For the first couple of miles we run in the shadows of the giant sycamores. If this had been July, the trees would have been a blessing. But it wasn’t, and they weren’t. This was January; we are only a few days into the New Year. The tramontane – the mountain wind – tasting of the snows of Lozère and Auvergne, sweeps down between the trees, a sycamore wind tunnel. This is a run as cold as death. Every run has its own heartbeat, and this is the beat of a heart that is cold. The barren, leafless branches of those giant plane trees dance to the wind of snow and mountains. Our feet are soundless; our breath, and the jingle, jingle, jingle of Brenin’s chain are lost in the wind. We are not here. 

I had expected Brenin to tire quickly. I had expected a quick return to the house. But he does not tire. Not a bit: he drifts, apparently without effort, over the ground beside me, almost like the Brenin of old – almost as if he was floating an inch or two above the earth; almost as if he wasn’t dying.

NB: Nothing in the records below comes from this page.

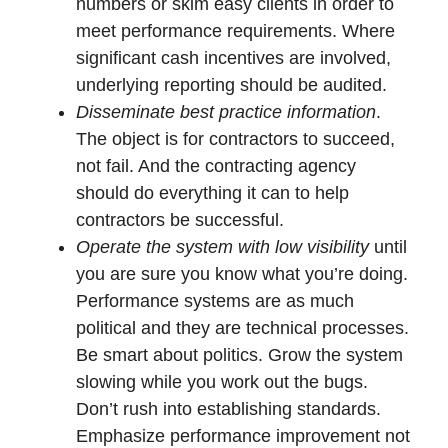
numbers or skim easy clients in order to
meet performance requirements. Where
significant cash incentives are involved,
underlying reporting should be audited.
Disseminate best practice information
.
The object is for contractors to succeed,
not fail. And the contracting agency
should do everything it can to help
contractors be successful.
Operate the system with low visibility
until
you are sure you know what you’re doing.
Performance systems are as much
political and they are technical processes.
Be smart about politics. Grow the system
slowing while you work out the bugs.
Don’t rush into establishing standards.
Emphasize performance improvement not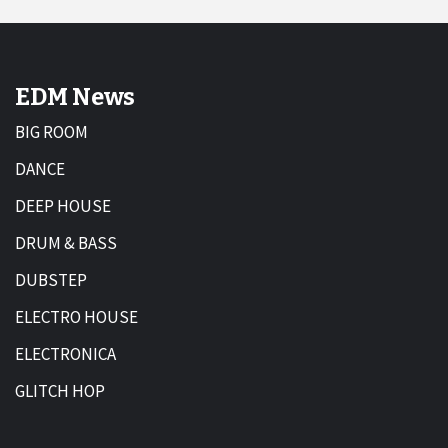
EDM News
BIG ROOM
DANCE
DEEP HOUSE
DRUM & BASS
DUBSTEP
ELECTRO HOUSE
ELECTRONICA
GLITCH HOP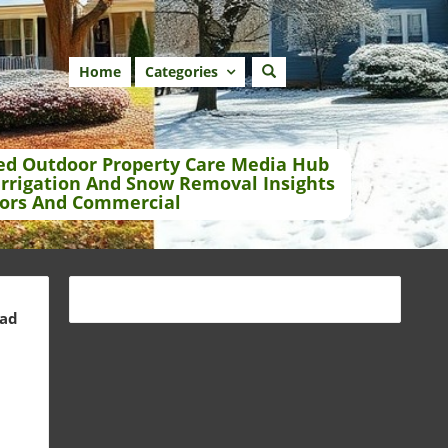
Home
Categories
ed Outdoor Property Care Media Hub
Irrigation And Snow Removal Insights
ors And Commercial
ead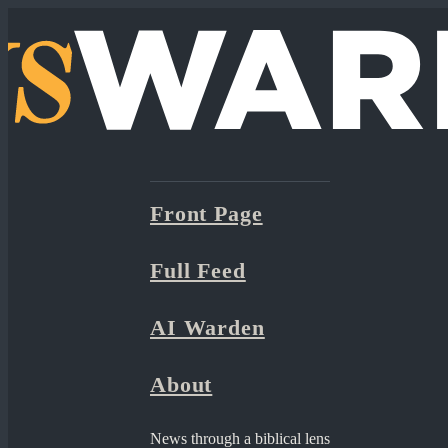
Front Page
Full Feed
AI Warden
About
News through a biblical lens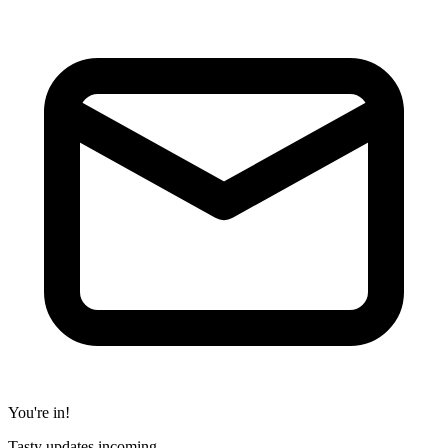
You're in!
Tasty updates incoming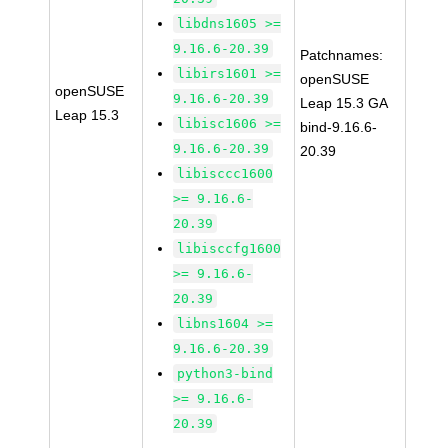
libdns1605 >=
9.16.6-20.39
Patchnames:
libirs1601 >=
openSUSE
openSUSE
9.16.6-20.39
Leap 15.3 GA
Leap 15.3
libisc1606 >=
bind-9.16.6-
9.16.6-20.39
20.39
libisccc1600
>= 9.16.6-
20.39
libisccfg1600
>= 9.16.6-
20.39
libns1604 >=
9.16.6-20.39
python3-bind
>= 9.16.6-
20.39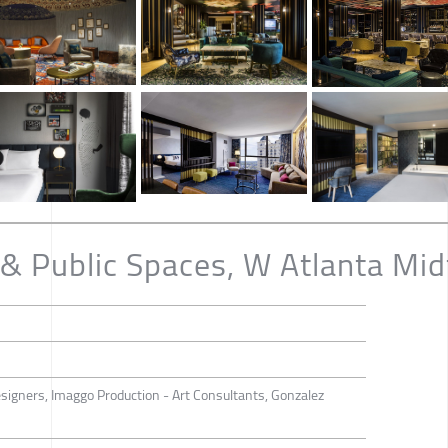
& Public Spaces, W Atlanta Mi
esigners, Imaggo Production - Art Consultants, Gonzalez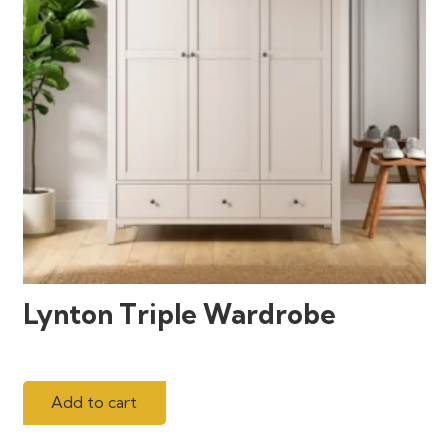
Lynton Triple Wardrobe
Add to cart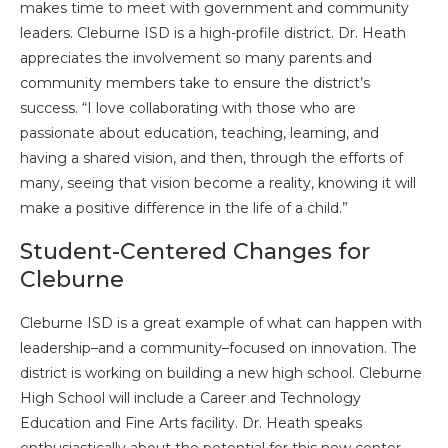
makes time to meet with government and community
leaders. Cleburne ISD is a high-profile district. Dr. Heath
appreciates the involvement so many parents and
community members take to ensure the district’s
success. “I love collaborating with those who are
passionate about education, teaching, learning, and
having a shared vision, and then, through the efforts of
many, seeing that vision become a reality, knowing it will
make a positive difference in the life of a child.”
Student-Centered Changes for
Cleburne
Cleburne ISD is a great example of what can happen with
leadership–and a community–focused on innovation. The
district is working on building a new high school. Cleburne
High School will include a Career and Technology
Education and Fine Arts facility. Dr. Heath speaks
enthusiastically about the potential for this new center,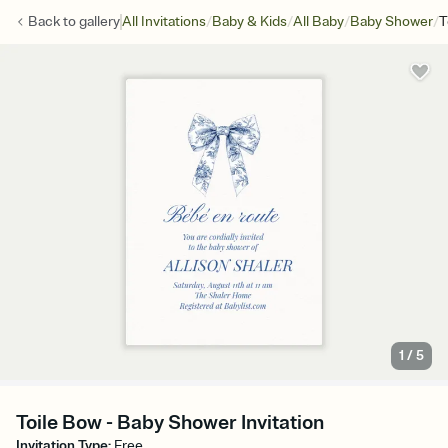
/
/
/
/
Back to
gallery
All Invitations
Baby & Kids
All Baby
Baby Shower
T
1
/
5
Toile Bow - Baby Shower Invitation
Invitation Type
:
Free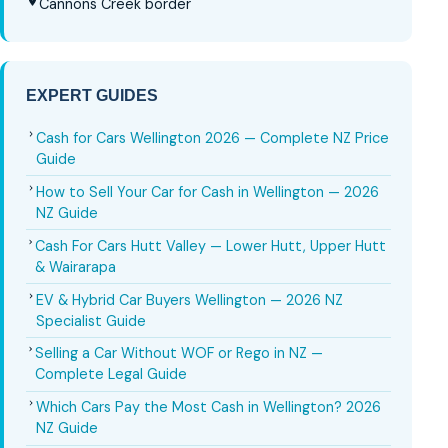
Cannons Creek border
EXPERT GUIDES
Cash for Cars Wellington 2026 — Complete NZ Price
Guide
How to Sell Your Car for Cash in Wellington — 2026
NZ Guide
Cash For Cars Hutt Valley — Lower Hutt, Upper Hutt
& Wairarapa
EV & Hybrid Car Buyers Wellington — 2026 NZ
Specialist Guide
Selling a Car Without WOF or Rego in NZ —
Complete Legal Guide
Which Cars Pay the Most Cash in Wellington? 2026
NZ Guide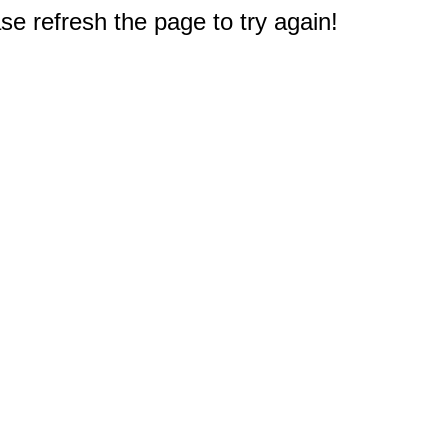
e refresh the page to try again!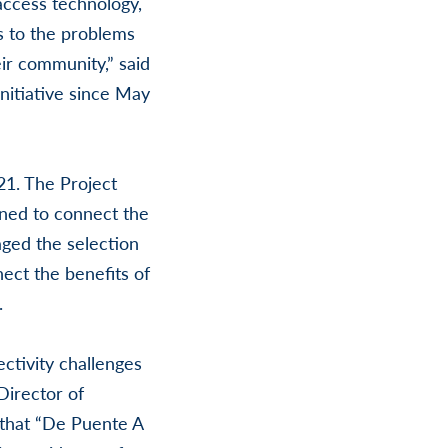
access technology,
ns to the problems
ir community,” said
nitiative since May
1. The Project
ned to connect the
ged the selection
ect the benefits of
.
tivity challenges
Director of
that “De Puente A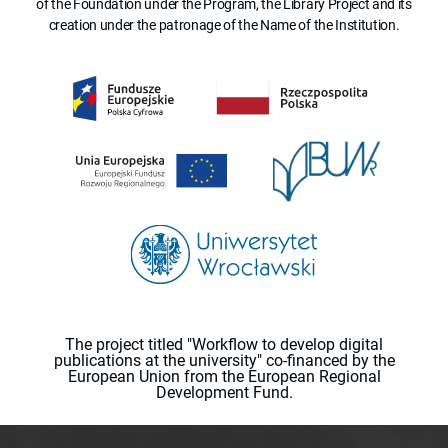
of the Foundation under the Program, the Library Project and its
creation under the patronage of the Name of the Institution.
The project titled "Workflow to develop digital
publications at the university" co-financed by the
European Union from the European Regional
Development Fund.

There is a turn off from the Canal, down a little dirt track that runs along the edges of the village’s vineyards. I was getting a little worried, because we were approaching the furthermost point of the run from our house. The cancer has robbed Brenin of a considerable amount of his weight. But, even so, he is still around120lbs, and I really do not relish the prospect of having to carry him three miles home. But he glides on, apparently inconvenienced by the death that grows inside him. After about a mile, the track swings south and brings us to the eastern edge of the grande maïreOn one side, there is the maïre, the densely bullrushed marsh. On the other there are fields scattered with the white horses and black bulls of the region. The sun warms us slightly, now we have left the trees behind. Even the tramontane can’t quite take that away from a sun that has begun its slow afternoon descent into the sea, and dances fiercely on the wind-worried waters of the maïre.

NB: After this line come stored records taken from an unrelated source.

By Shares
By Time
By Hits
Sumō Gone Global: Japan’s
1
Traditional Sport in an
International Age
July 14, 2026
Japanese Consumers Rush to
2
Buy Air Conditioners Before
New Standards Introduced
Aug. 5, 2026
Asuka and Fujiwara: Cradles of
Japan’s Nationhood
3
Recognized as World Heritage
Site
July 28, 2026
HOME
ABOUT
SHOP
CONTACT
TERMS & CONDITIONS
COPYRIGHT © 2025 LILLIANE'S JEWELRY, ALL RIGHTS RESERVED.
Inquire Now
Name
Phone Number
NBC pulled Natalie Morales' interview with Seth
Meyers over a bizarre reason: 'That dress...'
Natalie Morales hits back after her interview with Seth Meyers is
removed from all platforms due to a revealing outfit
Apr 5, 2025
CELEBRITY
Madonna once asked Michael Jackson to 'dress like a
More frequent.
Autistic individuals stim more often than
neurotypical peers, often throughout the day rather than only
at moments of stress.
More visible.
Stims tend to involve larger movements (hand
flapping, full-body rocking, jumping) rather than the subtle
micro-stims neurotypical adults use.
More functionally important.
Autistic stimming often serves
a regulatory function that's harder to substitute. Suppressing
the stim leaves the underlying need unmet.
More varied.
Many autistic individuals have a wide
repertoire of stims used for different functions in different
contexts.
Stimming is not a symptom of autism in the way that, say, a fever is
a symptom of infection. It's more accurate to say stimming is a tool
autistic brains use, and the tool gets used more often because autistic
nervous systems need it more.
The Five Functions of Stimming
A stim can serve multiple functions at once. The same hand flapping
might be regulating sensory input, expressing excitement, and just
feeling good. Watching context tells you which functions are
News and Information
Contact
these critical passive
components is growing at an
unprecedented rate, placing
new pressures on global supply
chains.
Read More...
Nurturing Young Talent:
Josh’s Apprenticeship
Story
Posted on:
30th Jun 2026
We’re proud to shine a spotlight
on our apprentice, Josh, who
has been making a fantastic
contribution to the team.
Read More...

After a mile or so of tracking the lagoon, we reach the digue, the dyke built to stop the storm surges of the winter Mediterranean. We run along here for half a mile or so, and then turn south again, and we soon reach the beach. It is here that we rest and sit in the dying January sun, watching the waves wash gently onto the golden sands, sands littered with trunks of trees and assorted detritus from last week’s storm. The sun sinks slowly over the snow-peaked Canigou, nestled in the mountains that wrapped around the coast, south down to Spain.

The empty house is waiting for both of us. But, for a while at least, we sit and watch the sun.

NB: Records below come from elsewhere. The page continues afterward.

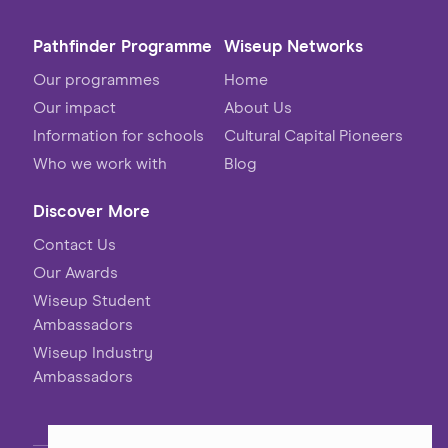
Pathfinder Programme
Wiseup Networks
Our programmes
Home
Our impact
About Us
Information for schools
Cultural Capital Pioneers
Who we work with
Blog
Discover More
Contact Us
Our Awards
Wiseup Student
Ambassadors
Wiseup Industry
Ambassadors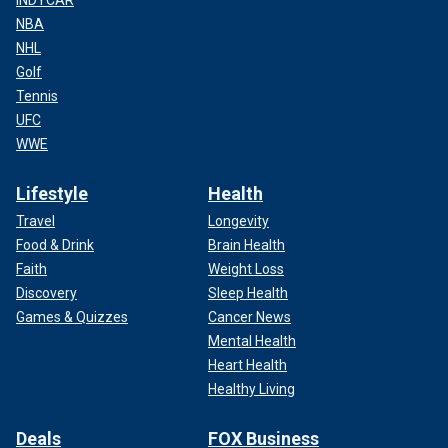
NBA
NHL
Golf
Tennis
UFC
WWE
Lifestyle
Health
Travel
Longevity
Food & Drink
Brain Health
Faith
Weight Loss
Discovery
Sleep Health
Games & Quizzes
Cancer News
Mental Health
Heart Health
Healthy Living
Deals
FOX Business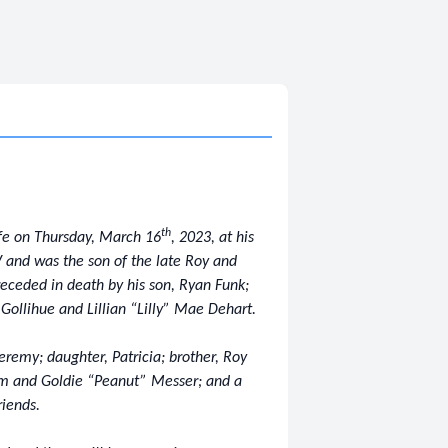
th
ife on Thursday, March 16
, 2023, at his
 and was the son of the late Roy and
receded in death by his son, Ryan Funk;
Gollihue and Lillian “Lilly” Mae Dehart.
eremy; daughter, Patricia; brother, Roy
om and Goldie “Peanut” Messer; and a
riends.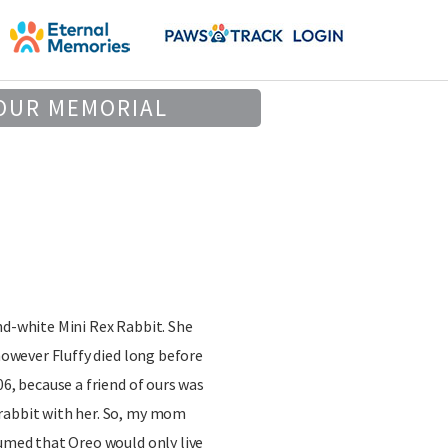
OUR MEMORIAL
nd-white Mini Rex Rabbit. She
 however Fluffy died long before
06, because a friend of ours was
rabbit with her. So, my mom
sumed that Oreo would only live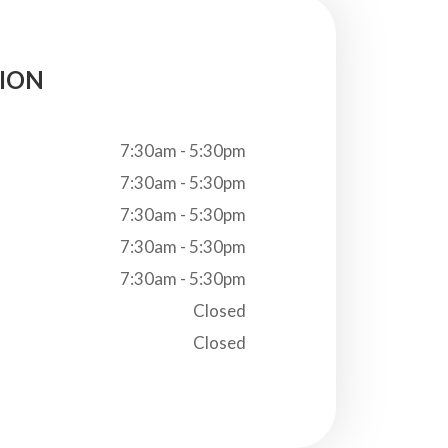
ION
7:30am - 5:30pm
7:30am - 5:30pm
7:30am - 5:30pm
7:30am - 5:30pm
7:30am - 5:30pm
Closed
Closed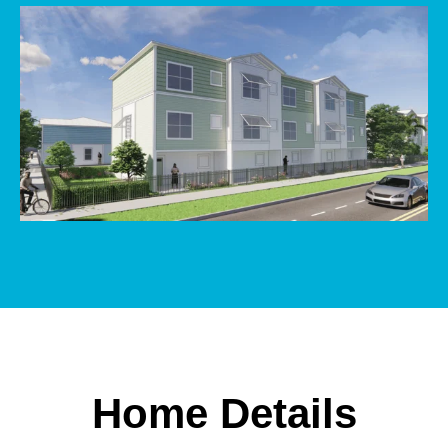
Home Details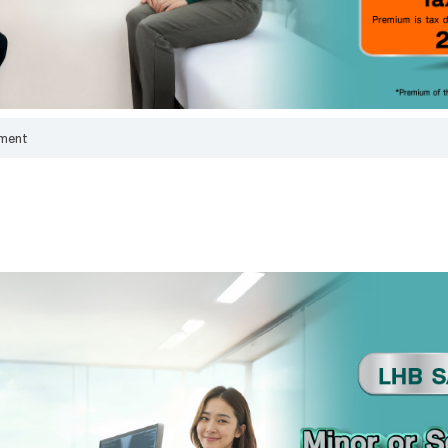
bank above, is correct and true in all respects, and intend to give it to the bank f
officers to contact me to provide financial advice and present information about t
products or services that I am interested in or may be interested in.
I have read, understood, and acknowledged the details of the collection, us
disclosure of personal data, including my rights, in accordance with the announc
bank's privacy notice.
Click here for more information.
ment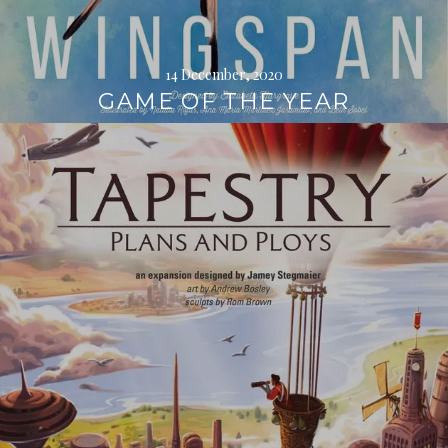
14 December, 2020
GAME OF THE YEAR
Continue
reading
→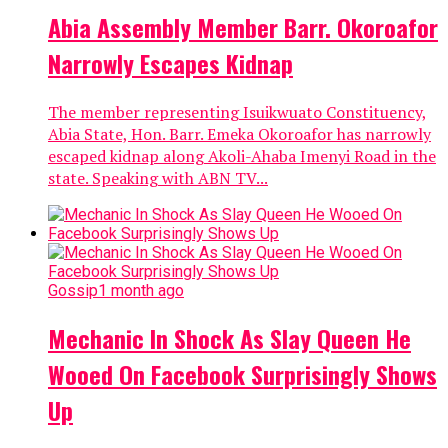
Abia Assembly Member Barr. Okoroafor
Narrowly Escapes Kidnap
The member representing Isuikwuato Constituency,
Abia State, Hon. Barr. Emeka Okoroafor has narrowly
escaped kidnap along Akoli-Ahaba Imenyi Road in the
state. Speaking with ABN TV...
Gossip
1 month ago
Mechanic In Shock As Slay Queen He
Wooed On Facebook Surprisingly Shows
Up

Ten years later I find myself on the same beach in the south of France. I have built sandcastles, surrounded by a system of moats that would not have embarrassed Pierre Paul Riquet, the man who built the Canal du Midi. The sole purpose of these sandcastles is to be destroyed at some subsequent time to be determined by my two sons. Running from distance, they perform graceless belly flops on the castles, hitting the sand hard, yipping like hyenas over and over again, aided and abetted by Hugo, the dog of their childhood, who bounds along beside them barking and frothing like a dog in the grip of la rage. I might have played this game once. But then I got old and didn’t understand it any more. Perhaps I am beginning to understand it again.

I suspect children, and the dogs of children, understand what is important in life far better than adults. When I build the sandcastles, it is work. I do it for the enjoyment of my sons. When they destroy those castles, it is play: they do this for no other reason than to do it. As the castles die the death of a thousand belly flops, I can think of no more emphatic affirmation of the value of play over work. There is a joy that goes with this – the joy of giving yourself over wholly to the activity and not the outcome, the deed and not the goal. Perhaps I can no longer understand the game; but I can see the joy, I can feel it: I can hear it echoing out across the water towards Africa.

And yet: we are not far away. I can see it. We’re no more than a few metres away from the place where I once sat with a dying wolf, and watched the cold winter sun set slowly on his life. That this life, this single pathway through space and time should contain both memories: this is what seems so improbable to me.  This is what, for me, is a “faintly surreal discovery”.